Maiden Rock is a town in Pierce County, Wisconsin, United States. The population was 591 at the 2020 census. The Village of Maiden Rock is located within the town. The unincorporated communities of Nerike and Warrentown are located in the town. The unincorporated community of Lund is also partially located within the town.

==Geography==
According to the United States Census Bureau, the town has a total area of 44.1 square miles (114.1 km^{2}), of which 40.3 square miles (104.5 km^{2}) is land and 3.7 square miles (9.7 km^{2}) (8.47%) is water.

==Demographics==
As of the census of 2000, there were 589 people, 220 households, and 166 families residing in the town. The population density was 14.6 PD/sqmi. There were 256 housing units at an average density of 6.3 /sqmi. The racial makeup of the town was 97.45% White, 0.17% Black or African American, 0.51% Native American, 0.17% Asian, 0.68% from other races, and 1.02% from two or more races. 0.85% of the population were Hispanic or Latino of any race.
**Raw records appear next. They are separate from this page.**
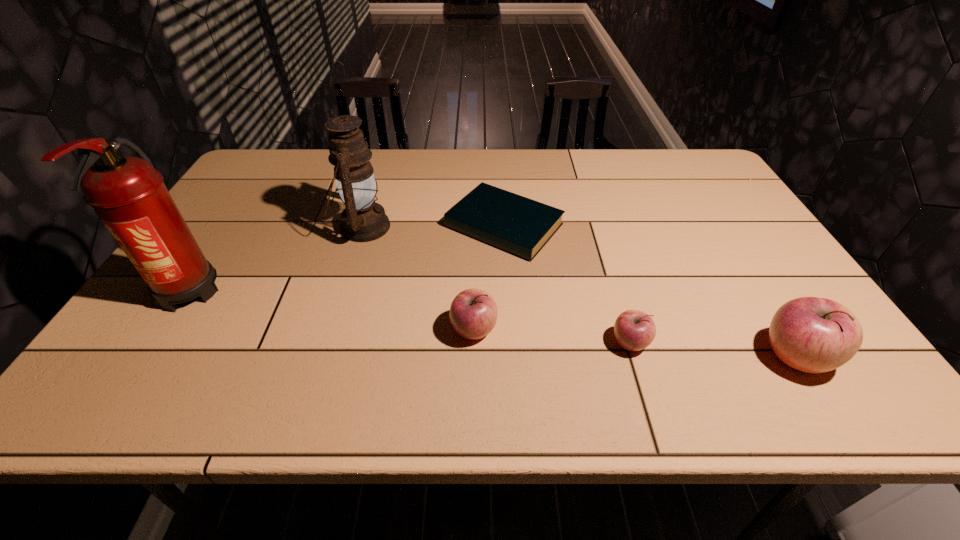 I want to click on the leftmost apple, so click(473, 313).

At what (x,y) coordinates should I click in order to perform the action: click on the second tallest apple. Please return your answer as a coordinate pair (x, y). Image resolution: width=960 pixels, height=540 pixels. Looking at the image, I should click on (473, 313).

What are the coordinates of `the shortest apple` in the screenshot? It's located at (634, 330).

Find the location of `the fifth tallest object`. the fifth tallest object is located at coordinates (634, 330).

In order to click on the tallest apple in this screenshot , I will do `click(814, 335)`.

Where is `the rightmost object`? the rightmost object is located at coordinates (814, 335).

Locate an element on the screen. This screenshot has width=960, height=540. book is located at coordinates (519, 225).

I want to click on fire extinguisher, so click(128, 194).

Find the location of a particular element. The image size is (960, 540). the tallest object is located at coordinates (128, 194).

Find the location of `the fifth shortest object`. the fifth shortest object is located at coordinates (363, 220). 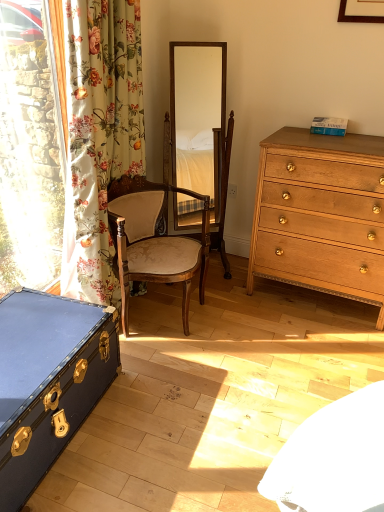 Question: Does wooden mirror at center appear on the right side of wooden chair at center?

Choices:
 (A) no
 (B) yes

Answer: (B)

Question: Does wooden mirror at center have a smaller size compared to wooden chair at center?

Choices:
 (A) no
 (B) yes

Answer: (B)

Question: Does wooden mirror at center come behind wooden chair at center?

Choices:
 (A) no
 (B) yes

Answer: (B)

Question: From the image's perspective, is wooden mirror at center located above wooden chair at center?

Choices:
 (A) no
 (B) yes

Answer: (B)

Question: Can you confirm if wooden mirror at center is positioned to the left of wooden chair at center?

Choices:
 (A) yes
 (B) no

Answer: (B)

Question: From the image's perspective, is light brown wood chest of drawers at right above or below wooden chair at center?

Choices:
 (A) below
 (B) above

Answer: (B)

Question: Does point (364, 250) appear closer or farther from the camera than point (206, 254)?

Choices:
 (A) farther
 (B) closer

Answer: (B)

Question: From a real-world perspective, relative to wooden chair at center, is light brown wood chest of drawers at right vertically above or below?

Choices:
 (A) below
 (B) above

Answer: (B)

Question: Would you say light brown wood chest of drawers at right is to the left or to the right of wooden chair at center in the picture?

Choices:
 (A) right
 (B) left

Answer: (A)

Question: Considering the relative positions of white plastic power outlet at center and blue leather trunk at lower left in the image provided, is white plastic power outlet at center to the left or to the right of blue leather trunk at lower left?

Choices:
 (A) left
 (B) right

Answer: (B)

Question: Is point coord(231,186) closer or farther from the camera than point coord(36,453)?

Choices:
 (A) closer
 (B) farther

Answer: (B)

Question: Based on their sizes in the image, would you say white plastic power outlet at center is bigger or smaller than blue leather trunk at lower left?

Choices:
 (A) big
 (B) small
There were 220 households, out of which 29.5% had children under the age of 18 living with them, 69.5% were married couples living together, 3.2% had a female householder with no husband present, and 24.1% were non-families. 18.2% of all households were made up of individuals, and 6.4% had someone living alone who was 65 years of age or older. The average household size was 2.68 and the average family size was 3.10.

In the town, the population was spread out, with 25.5% under the age of 18, 7.1% from 18 to 24, 24.6% from 25 to 44, 27.8% from 45 to 64, and 14.9% who were 65 years of age or older. The median age was 42 years. For every 100 females, there were 113.4 males. For every 100 females age 18 and over, there were 111.1 males.

The median income for a household in the town was $45,278, and the median income for a family was $50,875. Males had a median income of $30,833 versus $25,341 for females. The per capita income for the town was $19,553. About 6.8% of families and 11.3% of the population were below the poverty line, including 18.9% of those under age 18 and 7.7% of those age 65 or over.